健康で長生きするためにはどんなことに気を付けるべきか。内科医の本間良子さんは「私たちが当たり前のように口にしている食材が脳にシミを作り、認知症を引き起こす原因になっている。まずはその摂取を控えることだ」という――。
※本稿は、本間良子『小麦抜きのすすめ』(アスコム)の一部を再編集したものです。
小麦の食べ過ぎで脳が炎症を起こす
私の夫は幼いころから強いアレルギーがあり、さまざまな症状に苦しみながら、長年ひどいアトピー性皮膚炎にも悩まされていました。
もちろん、四六時中皮膚にかゆみがあると、気持ちは落ち着かないし、ときには深く落ち込んで心が疲れ果ててしまうこともあります。そんな状態のうえに、さらに多忙が重なって、夫はイライラして過ごすことが多かったように思えます。

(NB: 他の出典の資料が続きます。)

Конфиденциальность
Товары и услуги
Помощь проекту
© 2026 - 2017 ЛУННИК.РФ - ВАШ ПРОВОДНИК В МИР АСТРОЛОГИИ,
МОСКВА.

「いつもかゆいからイライラするんだろうな」そう思って、ただただ同情していました。
みなさんのまわりでも、アトピー性皮膚炎などアレルギーを持っている人には、ちょっとイライラしているような雰囲気がありませんか? でも、これは「かゆくてイライラしている」と思われがちですが、それだけが原因とは断定できません。
もちろん、かゆみは主な原因のひとつですが、実は「脳」が炎症を起こしている場合があるのです。

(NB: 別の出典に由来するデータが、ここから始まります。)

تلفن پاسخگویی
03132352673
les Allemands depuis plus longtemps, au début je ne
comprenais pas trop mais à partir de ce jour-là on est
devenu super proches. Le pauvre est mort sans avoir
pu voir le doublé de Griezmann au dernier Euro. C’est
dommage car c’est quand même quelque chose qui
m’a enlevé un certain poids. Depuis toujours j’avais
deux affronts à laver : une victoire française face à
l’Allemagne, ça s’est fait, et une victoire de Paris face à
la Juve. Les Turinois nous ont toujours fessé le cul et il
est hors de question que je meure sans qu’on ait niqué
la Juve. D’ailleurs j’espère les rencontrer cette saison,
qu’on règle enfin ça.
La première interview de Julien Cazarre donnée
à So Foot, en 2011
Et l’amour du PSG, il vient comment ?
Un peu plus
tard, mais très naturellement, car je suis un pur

第1回の記事で「腸漏れ」について紹介しました。人間の体は血管などを通じてつながっており、腸が漏れていると、腸から細菌や毒素などが入って、肌やほかの臓器を巡りながら、やがて脳にいたってしまう場合があります。
そのようにして脳に炎症が起きてしまうと、気持ちがイライラしたり、集中力が途切れがちになったり、多動気味になったりしてしまうのです。